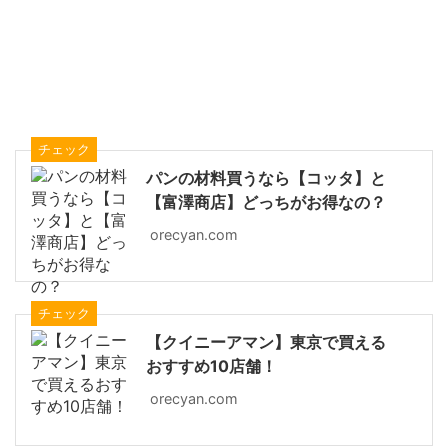
チェック
パンの材料買うなら【コッタ】と
【富澤商店】どっちがお得なの？
orecyan.com
チェック
【クイニーアマン】東京で買える
おすすめ10店舗！
orecyan.com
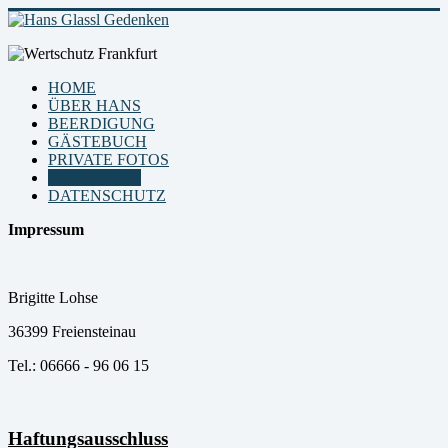
HOME
ÜBER HANS
BEERDIGUNG
GÄSTEBUCH
PRIVATE FOTOS
IMPRESSUM
DATENSCHUTZ
Impressum
Brigitte Lohse
36399 Freiensteinau
Tel.: 06666 - 96 06 15
Haftungsausschluss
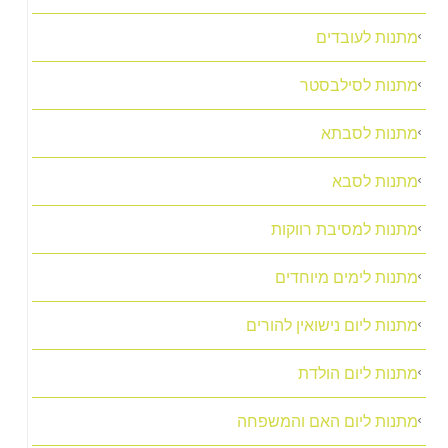
מתנות לעובדים
מתנות לסילבסטר
מתנות לסבתא
מתנות לסבא
מתנות למסיבת רווקות
מתנות לימים מיוחדים
מתנות ליום נישואין להורים
מתנות ליום הולדת
מתנות ליום האם והמשפחה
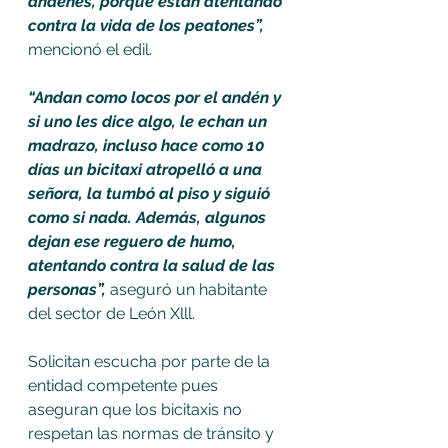
andenes, porque están atentando 
contra la vida de los peatones”, 
mencionó el edil.
“Andan como locos por el andén y 
si uno les dice algo, le echan un 
madrazo, incluso hace como 10 
días un bicitaxi atropelló a una 
señora, la tumbó al piso y siguió 
como si nada. Además, algunos 
dejan ese reguero de humo, 
atentando contra la salud de las 
personas”,
 aseguró un habitante 
del sector de León Xlll.
Solicitan escucha por parte de la 
entidad competente pues 
aseguran que los bicitaxis no 
respetan las normas de tránsito y 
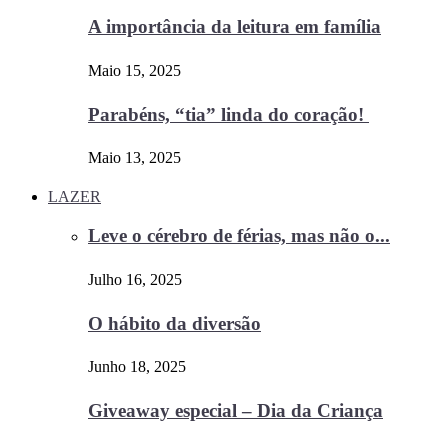
A importância da leitura em família
Maio 15, 2025
Parabéns, “tia” linda do coração!
Maio 13, 2025
LAZER
Leve o cérebro de férias, mas não o...
Julho 16, 2025
O hábito da diversão
Junho 18, 2025
Giveaway especial – Dia da Criança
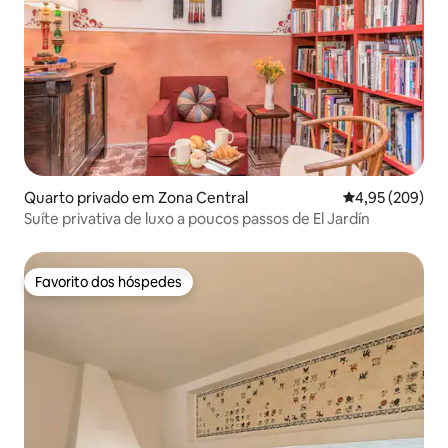
Quarto privado em Zona Central
Classificação m
4,95 (209)
Suíte privativa de luxo a poucos passos de El Jardín
Favorito dos hóspedes
Favorito dos hóspedes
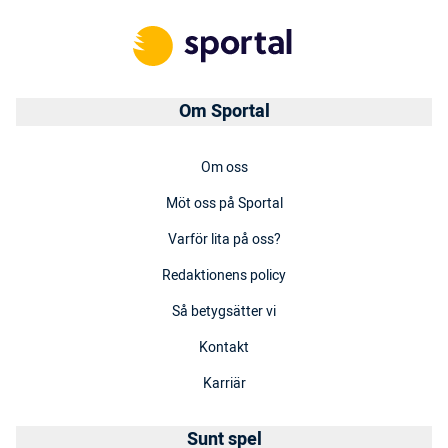
Om Sportal
Om oss
Möt oss på Sportal
Varför lita på oss?
Redaktionens policy
Så betygsätter vi
Kontakt
Karriär
Sunt spel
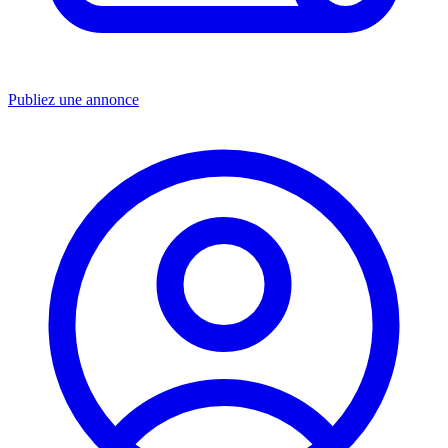
Publiez une annonce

- - - - -

▶ **WHAT THE TASK ASKS**: Transcribe only this stretch of the data: the line with "מתנות למסיבת רווקות", the line with "Möt oss på Sportal", and every line in between. Leave out the pictures.

▶ **WRITTEN ANSWER**:
מתנות למסיבת רווקות
מתנות לימים מיוחדים
מתנות ליום נישואין להורים
מתנות ליום הולדת
מתנות ליום האם והמשפחה
andenes, porque están atentando 
contra la vida de los peatones”, 
mencionó el edil.
“Andan como locos por el andén y 
si uno les dice algo, le echan un 
madrazo, incluso hace como 10 
días un bicitaxi atropelló a una 
señora, la tumbó al piso y siguió 
como si nada. Además, algunos 
dejan ese reguero de humo, 
atentando contra la salud de las 
personas”,
 aseguró un habitante 
del sector de León Xlll.
Solicitan escucha por parte de la 
entidad competente pues 
aseguran que los bicitaxis no 
respetan las normas de tránsito y 
A importância da leitura em família
Maio 15, 2025
Parabéns, “tia” linda do coração!
Maio 13, 2025
LAZER
Leve o cérebro de férias, mas não o...
Julho 16, 2025
O hábito da diversão
Junho 18, 2025
Giveaway especial – Dia da Criança
Quarto privado em Zona Central
Classificação m
4,95 (209)
Suíte privativa de luxo a poucos passos de El Jardín
Favorito dos hóspedes
Favorito dos hóspedes
Om Sportal
Om oss
Möt oss på Sportal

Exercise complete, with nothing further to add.